Lately, I've been reading a lot about mantras and distance running, specifically how there are many runners who like to find a few words or a phrase to repeat to help direct their thoughts away from the physical discomfort of a hard run. (You probably knew that, but it does seem to be something of a trend in the running blogs and newsletters that come across my screen, along with vibrating foam rollers, which as I can attest have gotten Very Serious over the past few years: here's one that will rattle the teeth out of your mouth.)
As you might expect, most mantras I've read about have a tendency to be nauseatingly saccharine.
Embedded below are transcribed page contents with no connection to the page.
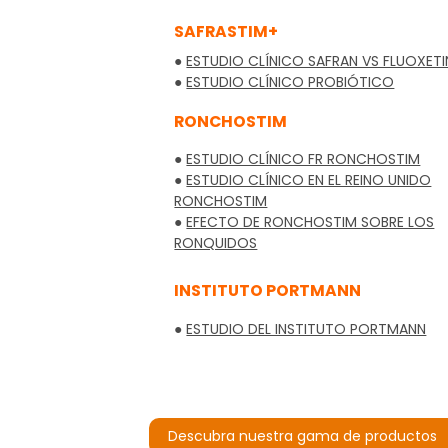
SAFRASTIM+
●
ESTUDIO CLÍNICO SAFRAN VS FLUOXETI
●
ESTUDIO CLÍNICO PROBIÓTICO
RONCHOSTIM
●
ESTUDIO CLÍNICO FR RONCHOSTIM
●
ESTUDIO CLÍNICO EN EL REINO UNIDO
RONCHOSTIM
●
EFECTO DE RONCHOSTIM SOBRE LOS
RONQUIDOS
INSTITUTO PORTMANN
●
ESTUDIO DEL INSTITUTO PORTMANN
Descubra nuestra gama de productos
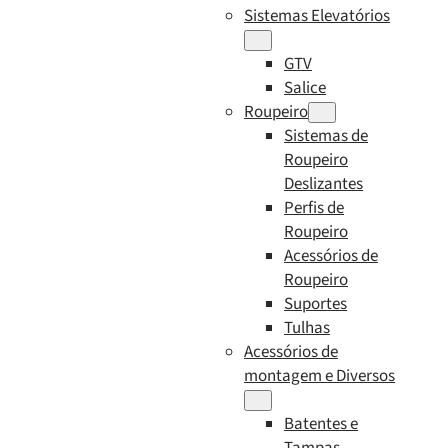
Sistemas Elevatórios
GTV
Salice
Roupeiro
Sistemas de
Roupeiro
Deslizantes
Perfis de
Roupeiro
Acessórios de
Roupeiro
Suportes
Tulhas
Acessórios de
montagem e Diversos
Batentes e
Tampas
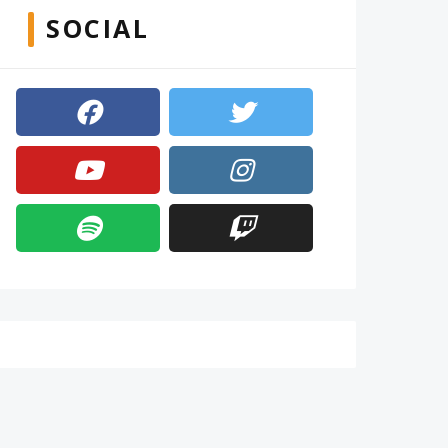
SOCIAL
Can you imagine saying (thinking) something like 'stronger with every step' or 'steady forward momentum' or -- most disorienting to my ear -- 'up and over' thousands of times over the course of ten or twenty or more miles? Maybe dying would be a better choice than using one of these mantras, I thought.
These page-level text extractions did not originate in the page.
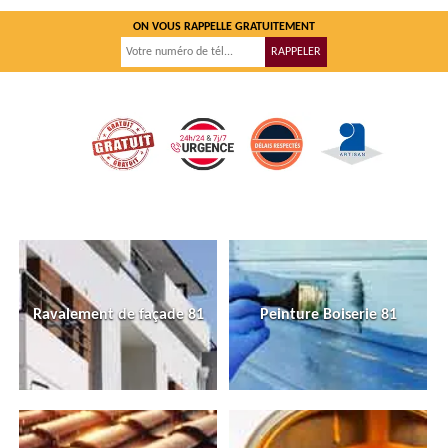
ON VOUS RAPPELLE GRATUITEMENT
Ravalement de façade 81
Peinture Boiserie 81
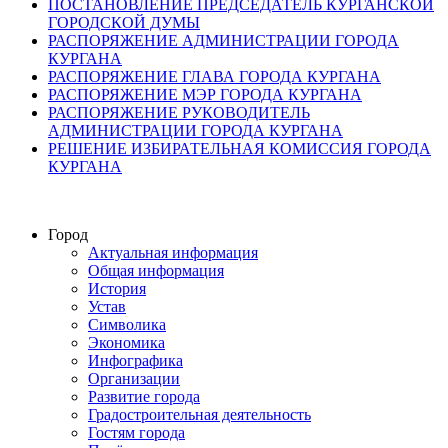
ПОСТАНОВЛЕНИЕ ПРЕДСЕДАТЕЛЬ КУРГАНСКОЙ
ГОРОДСКОЙ ДУМЫ
РАСПОРЯЖЕНИЕ АДМИНИСТРАЦИИ ГОРОДА
КУРГАНА
РАСПОРЯЖЕНИЕ ГЛАВА ГОРОДА КУРГАНА
РАСПОРЯЖЕНИЕ МЭР ГОРОДА КУРГАНА
РАСПОРЯЖЕНИЕ РУКОВОДИТЕЛЬ
АДМИНИСТРАЦИИ ГОРОДА КУРГАНА
РЕШЕНИЕ ИЗБИРАТЕЛЬНАЯ КОМИССИЯ ГОРОДА
КУРГАНА
Город
Актуальная информация
Общая информация
История
Устав
Символика
Экономика
Инфографика
Организации
Развитие города
Градостроительная деятельность
Гостям города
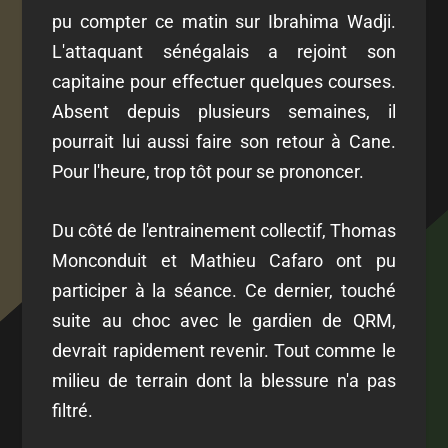
pu compter ce matin sur Ibrahima Wadji.
L'attaquant sénégalais a rejoint son
capitaine pour effectuer quelques courses.
Absent depuis plusieurs semaines, il
pourrait lui aussi faire son retour à Cane.
Pour l'heure, trop tôt pour se prononcer.
Du côté de l'entrainement collectif, Thomas
Monconduit et Mathieu Cafaro ont pu
participer à la séance. Ce dernier, touché
suite au choc avec le gardien de QRM,
devrait rapidement revenir. Tout comme le
milieu de terrain dont la blessure n'a pas
filtré.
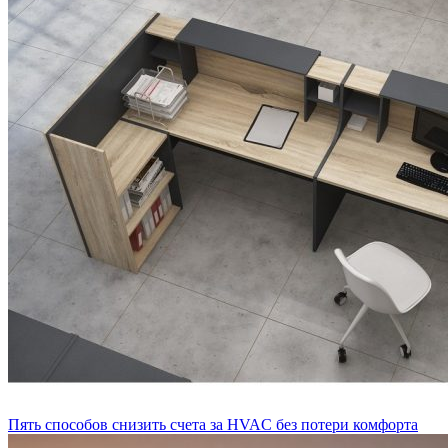
Пять способов снизить счета за HVAC без потери комфорта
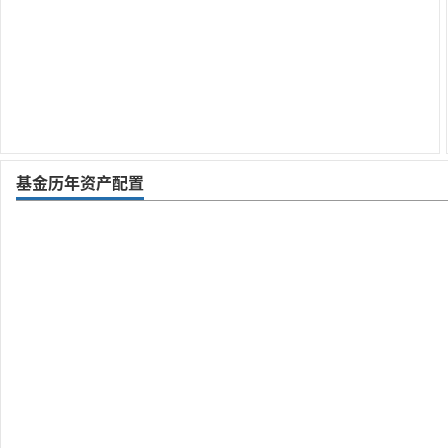
基金历年资产配置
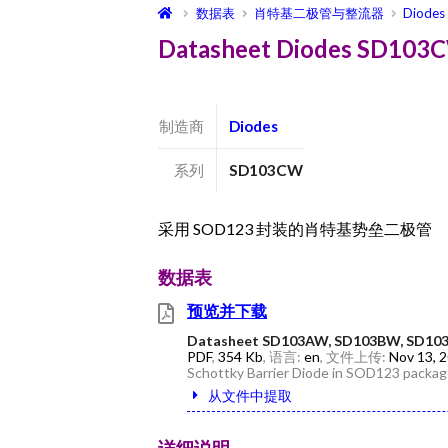
数据表
肖特基二极管与整流器
Diodes
Datasheet Diodes SD1
制造商
Diodes
系列
SD103CW
采用 SOD123 封装的肖特基势垒二极管
数据表
预览并下载
Datasheet SD103AW, SD103BW, SD1
PDF
,
354 Kb
, 语言:
en
, 文件上传:
Nov 13, 
Schottky Barrier Diode in SOD123 packa
从文件中提取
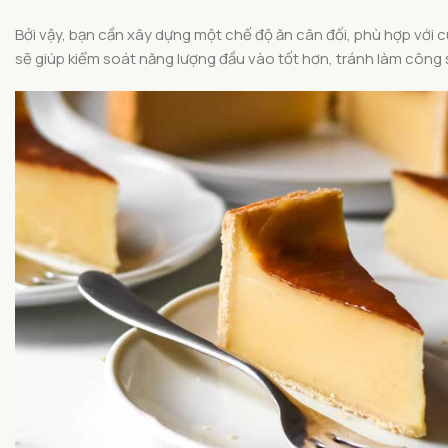
Bởi vậy, bạn cần xây dựng một chế độ ăn cân đối, phù hợp với 
sẽ giúp kiểm soát năng lượng đầu vào tốt hơn, tránh làm công s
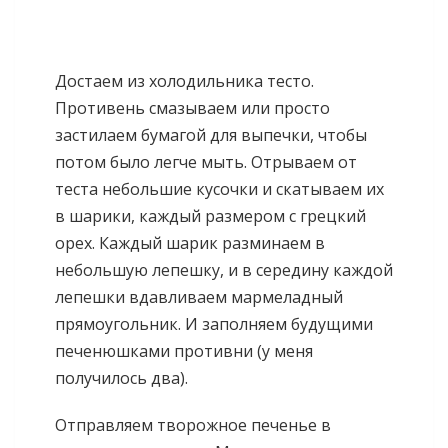
Достаем из холодильника тесто.
Противень смазываем или просто
застилаем бумагой для выпечки, чтобы
потом было легче мыть. Отрываем от
теста небольшие кусочки и скатываем их
в шарики, каждый размером с грецкий
орех. Каждый шарик разминаем в
небольшую лепешку, и в середину каждой
лепешки вдавливаем мармеладный
прямоугольник. И заполняем будущими
печенюшками противни (у меня
получилось два).
Отправляем творожное печенье в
Then again, the mantra I've found that works best for me -- 'fast, easy, light, strong' -- isn't exactly in a different genre than the ones I was just (lightly) mocking. This mantra seems kind of boring and obvious to me as I look at it on the page -- like I consider myself a writer, couldn't I come up with something more interesting? -- but when I'm running, my oxygen-deprived mind loses its usual (and, in my case, infinite) capacity for crippling doubt and superficial judgment. Fast, easy, light, strong: these words, each one giving way to the next in an infinite loop, are imbued with meaning and direction and -- as I make minor adjustments to my stride -- nuance. While running, I feel calm and confident as I assess projects and developments in my life that, when I'm not running, are the source of stress and anxiety. Fast, easy, light, strong. It's a nice way to exist.
But when I stop, I always return my default mode of assessment, which is hard to distill into mantra form but would be something like 'bureaucracy, corruption, tedium, despair.'
This week, I asked myself if it would be possible for me not to return to the default but to remain optimistic, to keep believing, after I stopped running. I remembered the revelation from my Feldenkrais lesson as I assessed the two sides of my body: 'One side is how you live your life and the other is how you *could* live your life.' Why did I have to be so pessimistic and cynical? What exactly was the evidence for this position? Or was it a choice? I quickly reviewed the decades of my existence. I had done some things, I had failed at some others. And what about society? Couldn't the same be said? (I resisted the urge to say that, actually, society had mostly failed.) There seemed to be support for both positions. Maybe pessimism was a choice and maybe I could make a different one.
Or maybe, I thought, there's a middle ground that doesn't require any choice at all.